The warm and hospitable limestone area of the Czech karst is the most important karst area in Bohemia. It is a remarkable protected landscape area where you will see limestone rocks, light open deciduous woods and forest-steppes with flowering rocks and the canyon valley of Berounka River. Beginning to form in the Palaeozoic Sea 400-million years ago, it is also the largest karst area in Bohemia.
The limestone, which you will see everywhere in the Czech karst, forms most of the geological structures. It is sedimentary rock formed from the calcareous shells of sea invertebrates. Its ability to dissolve in water and, under favourable conditions, settle elsewhere creates karstification. Today’s Czech karst landscape is littered with limestone pavement, canyons and gorges and pierced with many caves, more than 700 of which can be seen here! The limestone created this diverse, manifold, dynamic and mysterious landscape.
The Czech karst is world-famous for fossils. Joachim Barrande, a globally renown scientist and palaeontologist, was fascinated with the local finds of fossil organisms in the 19th century. The Czech karst is also a unique area in terms of geology, deposition of the Silurian and Devonian Palaeolithic layers and research of the evolution of life in those historical ages of the Earth. Numerous natural and artificial unearthing of Palaeolithic layers documents its exceptional geological and palaeontological significance.

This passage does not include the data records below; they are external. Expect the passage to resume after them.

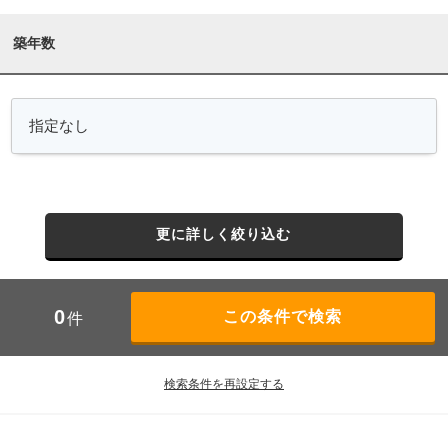
築年数
更に詳しく絞り込む
0
件
検索条件を再設定する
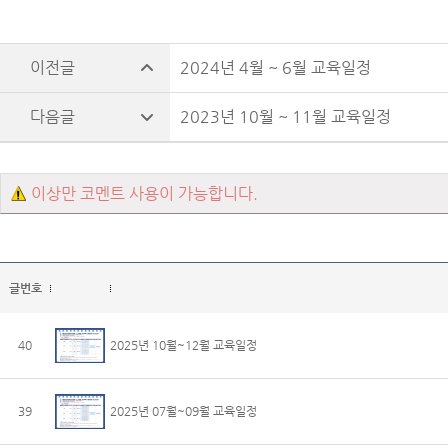
2024년 4월 ~ 6월 교육일정
2023년 10월 ~ 11월 교육일정
이상만 코멘트 사용이 가능합니다.
글번호
40
2025년 10월~12월 교육일정
39
2025년 07월~09월 교육일정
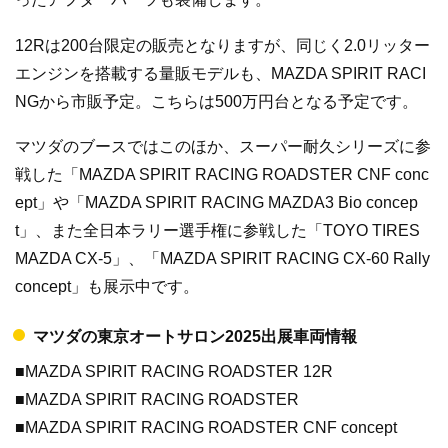
12Rは200台限定の販売となりますが、同じく2.0リッター
エンジンを搭載する量販モデルも、MAZDA SPIRIT RACI
NGから市販予定。こちらは500万円台となる予定です。
マツダのブースではこのほか、スーパー耐久シリーズに参
戦した「MAZDA SPIRIT RACING ROADSTER CNF conc
ept」や「MAZDA SPIRIT RACING MAZDA3 Bio concep
t」、また全日本ラリー選手権に参戦した「TOYO TIRES
MAZDA CX-5」、「MAZDA SPIRIT RACING CX-60 Rally
concept」も展示中です。
マツダの東京オートサロン2025出展車両情報
■MAZDA SPIRIT RACING ROADSTER 12R
■MAZDA SPIRIT RACING ROADSTER
■MAZDA SPIRIT RACING ROADSTER CNF concept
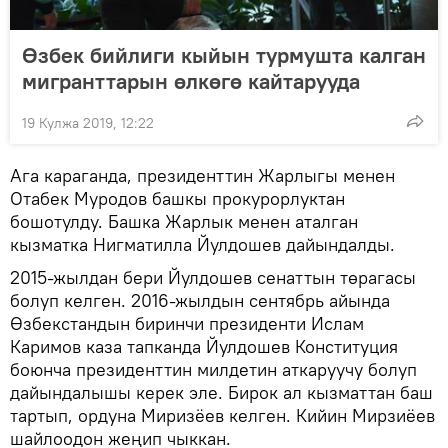
Өзбек бийлиги кыйын турмушта калган
мигранттарын өлкөгө кайтарууда
19 Кулжа 2019, 12:22
Ага караганда, президенттин Жарлыгы менен
Отабек Муродов башкы прокурорлуктан
бошотулду. Башка Жарлык менен аталган
кызматка Нигматилла Йулдошев дайындалды.
2015-жылдан бери Йулдошев сенаттын төрагасы
болуп келген. 2016-жылдын сентябрь айында
Өзбекстандын биринчи президенти Ислам
Каримов каза тапканда Йулдошев Конституция
боюнча президенттин милдетин аткаруучу болуп
дайындалышы керек эле. Бирок ал кызматтан баш
тартып, ордуна Миризёев келген. Кийин Мирзиёев
шайлоодон жеңип чыккан.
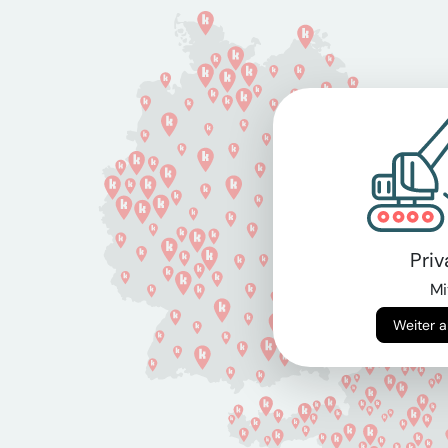
Pri
Mi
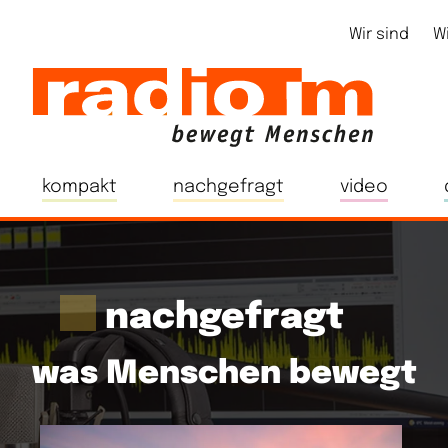
Wir sind
W
kompakt
nachgefragt
video
nachgefragt
was Menschen bewegt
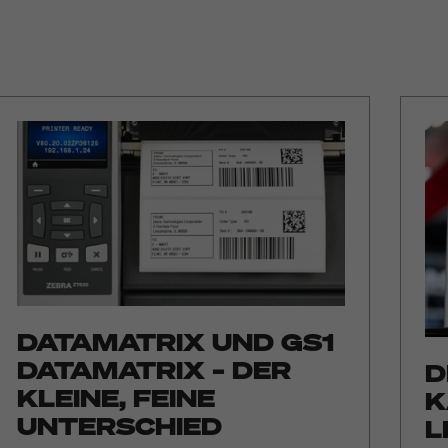
DATAMATRIX UND GS1
DATAMATRIX – DER
D
KLEINE, FEINE
K
UNTERSCHIED
L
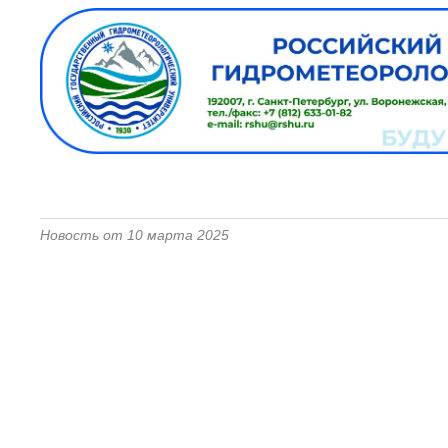
Новость от 10 марта 2025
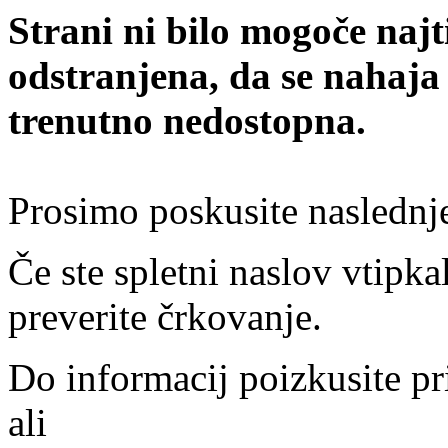
Strani ni bilo mogoče najt
odstranjena, da se nahaja
trenutno nedostopna.
Prosimo poskusite naslednj
Če ste spletni naslov vtipkal
preverite črkovanje.
Do informacij poizkusite pr
ali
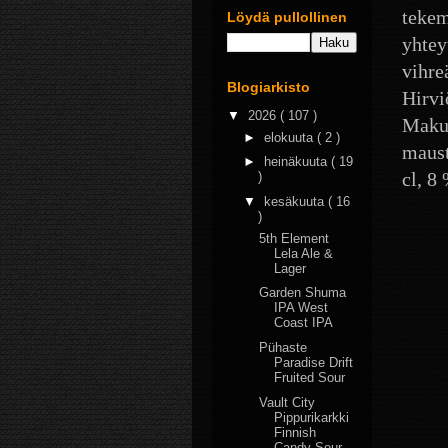
tekem
Löydä pullollinen
yhtey
vihre
Blogiarkisto
Hirvi
▼
2026
( 107 )
Maku 
►
elokuuta
( 2 )
maust
►
heinäkuuta
( 19
cl, 8
)
▼
kesäkuuta
( 16
)
5th Element
Lela Ale &
Lager
Garden Shuma
IPA West
Coast IPA
Pühaste
Paradise Drift
Fruited Sour
Vault City
Pippurikarkki
Finnish
Candy Sour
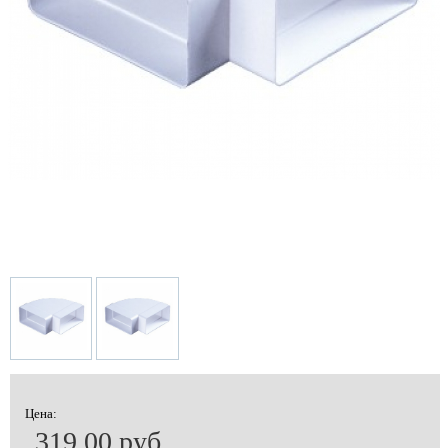
Цена:
319.00 руб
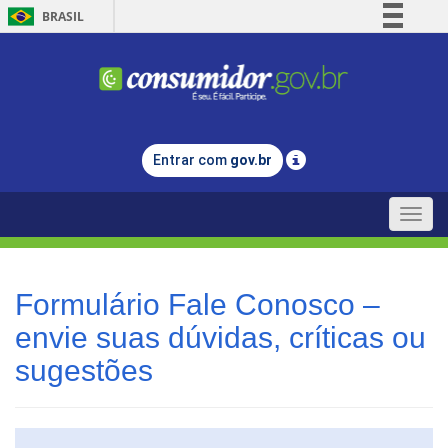
BRASIL
Simplifique!
Comunica BR
Participe
Acesso à informação
Entrar com
gov.br
Legislação
Canais
Toggle
naviga
Formulário Fale Conosco –
envie suas dúvidas, críticas ou
sugestões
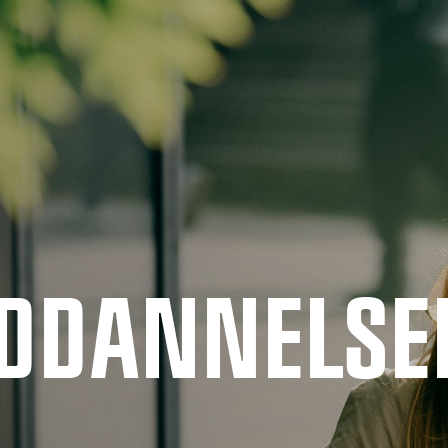
UDDANNELSE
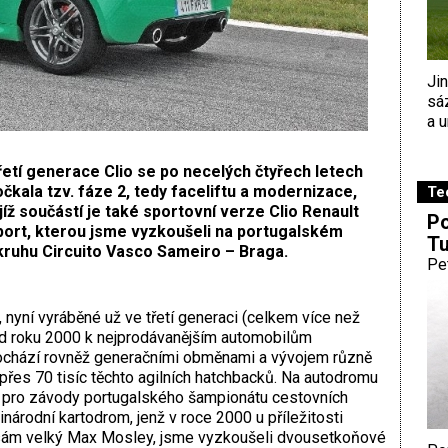
Ji
sá
a u
etí generace Clio se po necelých čtyřech letech
čkala tzv. fáze 2, tedy faceliftu a modernizace,
Te
jíž součástí je také sportovní verze Clio Renault
Po
port, kterou jsme vyzkoušeli na portugalském
Tu
kruhu Circuito Vasco Sameiro – Braga.
Pe
o, nyní vyráběné už ve třetí generaci (celkem více než
od roku 2000 k nejprodávanějším automobilům
rochází rovněž generačními obměnami a vývojem různě
přes 70 tisíc těchto agilních hatchbacků. Na autodromu
ně pro závody portugalského šampionátu cestovních
inárodní kartodrom, jenž v roce 2000 u příležitosti
l sám velký Max Mosley, jsme vyzkoušeli dvousetkoňové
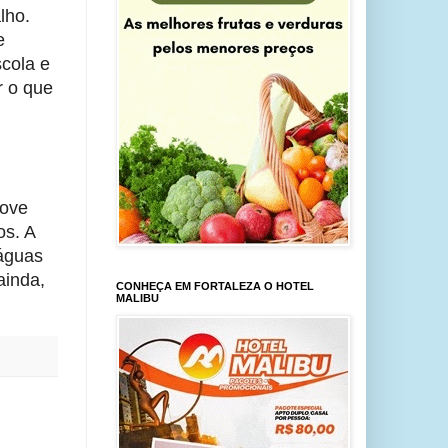
ho. 
 
cola e 
 o que 
ove 
s. A 
águas 
inda, 
CONHEÇA EM FORTALEZA O HOTEL
MALIBU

The 130 km² Czech karst area was declared a protected landscape area in 1972. It contains 21 especially protected small areas, 12 protected trees and 1 no-intervention area. Some of the areas are part of the European Natura 2000 system.
The extraordinary diversity of fauna and flora in the Czech karst is the result of cooperation between people and nature. People have influenced the local nature since prehistoric times. They unknowingly increased the unique diversity of the local countryside by cultivating the small local fields and forests, raising domestic animals, mowing meadows, extracting stones and building their houses for thousands of years.
Did you know?
Limestone has been mined there from time immemorial? Most of the old, usually small quarries have a natural character today. Recent large quarries substantially affect the local landscape.